Among the entries below, find the lines that hold the word "участие" and report them.

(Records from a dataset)
────

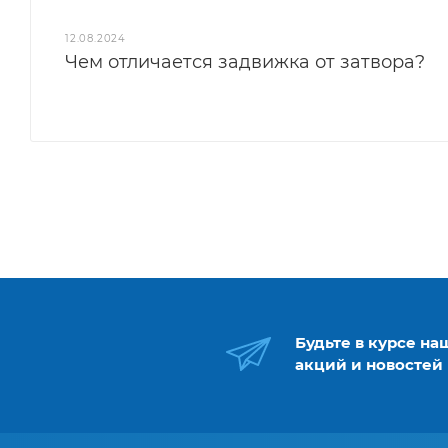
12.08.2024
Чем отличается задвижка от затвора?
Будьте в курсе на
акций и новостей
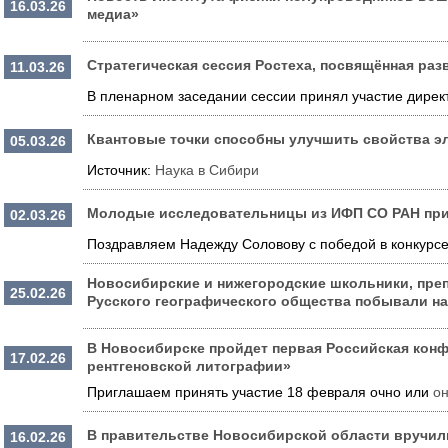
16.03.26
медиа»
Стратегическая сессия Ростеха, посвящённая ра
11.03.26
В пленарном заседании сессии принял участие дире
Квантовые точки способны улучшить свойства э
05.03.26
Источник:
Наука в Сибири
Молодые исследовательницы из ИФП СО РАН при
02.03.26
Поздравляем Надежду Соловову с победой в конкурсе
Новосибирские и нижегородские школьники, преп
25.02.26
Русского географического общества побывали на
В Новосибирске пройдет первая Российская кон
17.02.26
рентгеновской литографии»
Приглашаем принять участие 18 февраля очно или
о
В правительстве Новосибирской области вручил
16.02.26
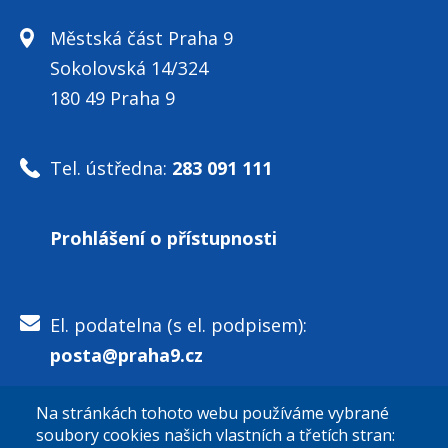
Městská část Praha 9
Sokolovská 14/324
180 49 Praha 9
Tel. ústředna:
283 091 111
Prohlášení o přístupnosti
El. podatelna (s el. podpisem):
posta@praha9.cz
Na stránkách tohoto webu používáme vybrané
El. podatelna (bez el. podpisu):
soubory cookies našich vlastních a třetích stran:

────

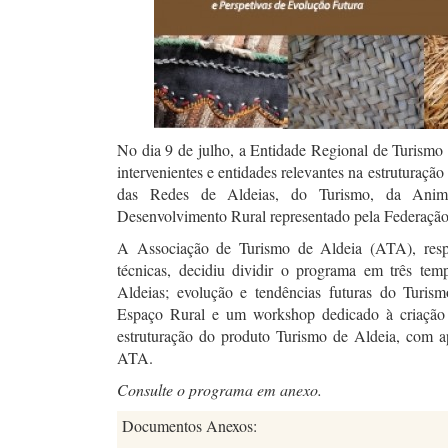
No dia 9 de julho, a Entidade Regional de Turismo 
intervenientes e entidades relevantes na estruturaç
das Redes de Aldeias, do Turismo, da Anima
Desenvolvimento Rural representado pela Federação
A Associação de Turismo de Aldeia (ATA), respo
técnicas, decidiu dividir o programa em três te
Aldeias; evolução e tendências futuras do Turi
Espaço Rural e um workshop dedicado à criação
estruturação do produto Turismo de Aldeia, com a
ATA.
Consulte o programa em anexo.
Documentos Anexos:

────

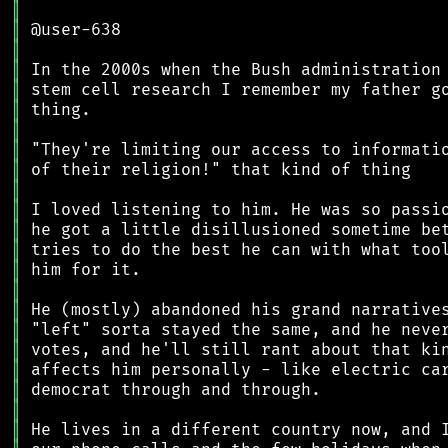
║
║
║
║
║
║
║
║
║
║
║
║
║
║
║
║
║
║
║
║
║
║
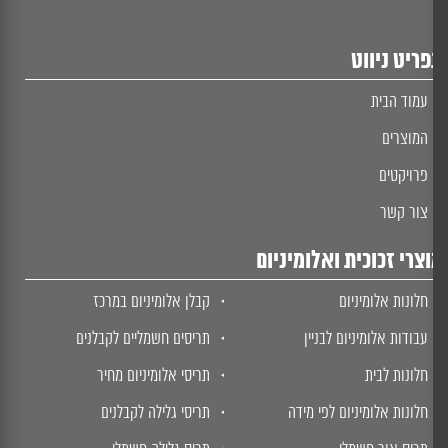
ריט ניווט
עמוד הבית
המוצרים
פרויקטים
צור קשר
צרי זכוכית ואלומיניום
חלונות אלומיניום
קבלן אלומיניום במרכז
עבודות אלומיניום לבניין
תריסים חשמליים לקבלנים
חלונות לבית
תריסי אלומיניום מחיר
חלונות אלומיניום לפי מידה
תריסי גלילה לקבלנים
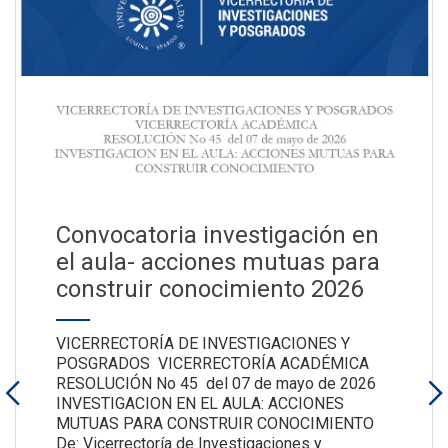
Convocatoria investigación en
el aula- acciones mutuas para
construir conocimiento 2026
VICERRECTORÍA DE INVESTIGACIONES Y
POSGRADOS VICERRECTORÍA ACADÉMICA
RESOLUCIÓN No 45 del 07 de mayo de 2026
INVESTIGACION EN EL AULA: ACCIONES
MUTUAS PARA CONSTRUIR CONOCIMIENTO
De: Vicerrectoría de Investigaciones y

────

# ANSWER FOR THIS EXERCISE
В пленарном заседании сессии принял участие дире
Приглашаем принять участие 18 февраля очно или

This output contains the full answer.